Kyte launched today, and as Rex Dixon pointed out, it has already been discussed ad nauseum. But never one to shy away from the latest hot trend, I decided to see what all the fuss was about. Kyte is a media remixing service that lets anyone "create their own interactive TV channel," which basically means you can upload video, photos, and audio and mix them into slideshows that other people can watch.
Of all the comparisons being made -- and there are many -- SplashCast made the most sense; they appeared to be more or less the same application, so I initially set out to compare them. But after playing with both services for awhile, I realized that in terms of editing together media, there isn't much that either can do that more mature video editing services like Jumpcut, eyespot, or motionbox can't do. Video? Check. Photos? Check. Audio? Check. Text? Check. Create a channel, leave comments, share on MySpace?

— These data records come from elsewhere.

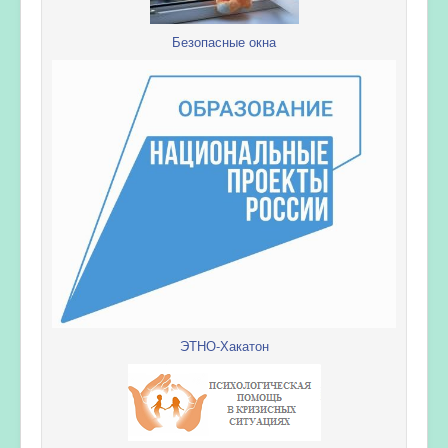
Безопасные окна
ЭТНО-Хакатон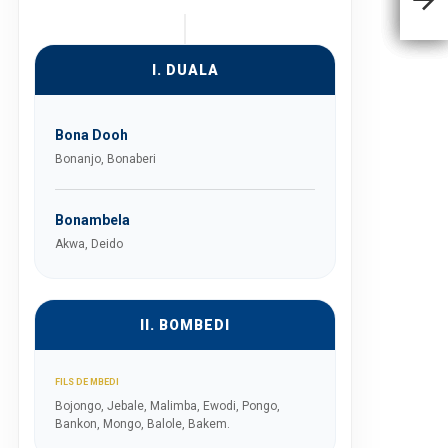
I. DUALA
Bona Dooh
Bonanjo, Bonaberi
Bonambela
Akwa, Deido
II. BOMBEDI
FILS DE MBEDI
Bojongo, Jebale, Malimba, Ewodi, Pongo,
Bankon, Mongo, Balole, Bakem.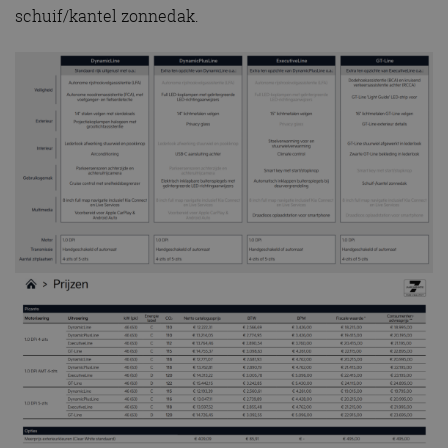
schuif/kantel zonnedak.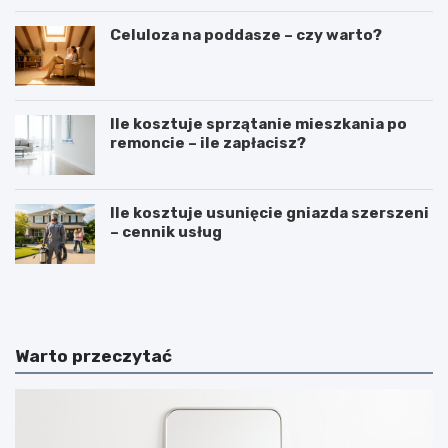
Celuloza na poddasze – czy warto?
Ile kosztuje sprzątanie mieszkania po
remoncie – ile zapłacisz?
Ile kosztuje usunięcie gniazda szerszeni
– cennik usług
N
B
a
u
k
d
ł
o
a
w
Warto przeczytać
d
a
a
b
n
a
i
l
e
k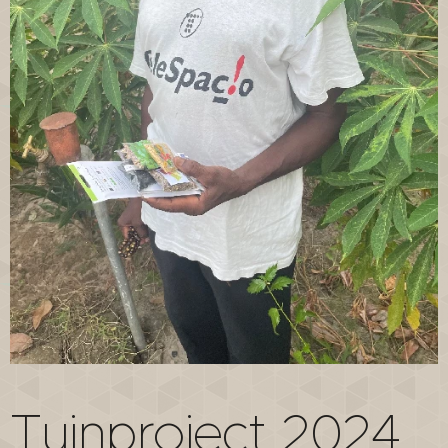
Tuinproject 2024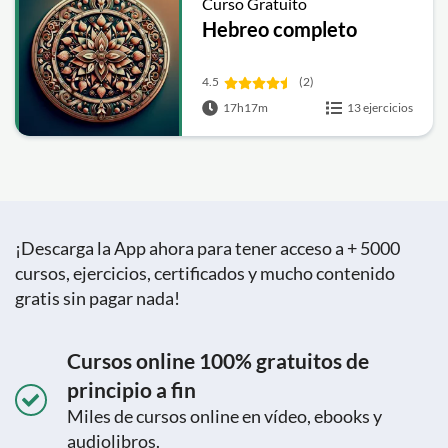
Curso Gratuito
Hebreo completo
4.5
(2)
17h17m
13 ejercicios
¡Descarga la App ahora para tener acceso a + 5000
cursos, ejercicios, certificados y mucho contenido
gratis sin pagar nada!
Cursos online 100% gratuitos de
principio a fin
Miles de cursos online en vídeo, ebooks y
audiolibros.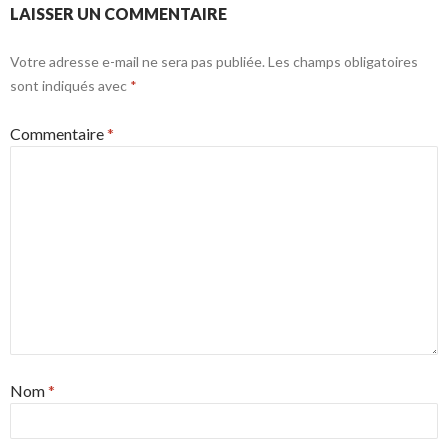
LAISSER UN COMMENTAIRE
Votre adresse e-mail ne sera pas publiée.
Les champs obligatoires
sont indiqués avec
*
Commentaire
*
Nom
*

Check, check, check. All that, and with generally more intuitive editing tools, in my opinion. However, editing, isn't what makes Kyte compelling.
What makes Kyte compelling, are its mobile and social tools. The ability to watch TV from your phone (assuming your handset and service plan is compatible) is nifty, so is chatting with other users watching the same video and leaving in-video polls for real-time feedback. But what will really get users excited is that Kyte lets people broadcast live video direct from their high-end cell phone, which makes the service more like Twitter or Ustream.tv.
As Kyte says in their introduction video, if you want to do a live stream of the banana you're holding, you can. And I fear, that somewhere, someone will very soon being producing a live show of stationary fruit.
While I admit that the constant-blogging phenomenon is one that I don't really get (I lead a pretty mundane life; this video I made on Jumpcut this morning with my cell phone while playing around with various video editing services is proof of that), there's no denying that Twitter has struck a chord with users. And what's better than live blogging your location and thoughts in text? Perhaps, doing it in video.
User who are looking for a way to put up slide shows or edit videos for the web would be better served by more mature services dedicated to media editing, but Kyte might find a niche among people of the Twitter crowd who yearn for a more visual way to show the world what they're up to.
One thing Kyte needs to fix post-haste: the annoying noise that sounds every time a new users signs into the chat room. It is, well, annoying, and really distracts from the video you're trying to watch.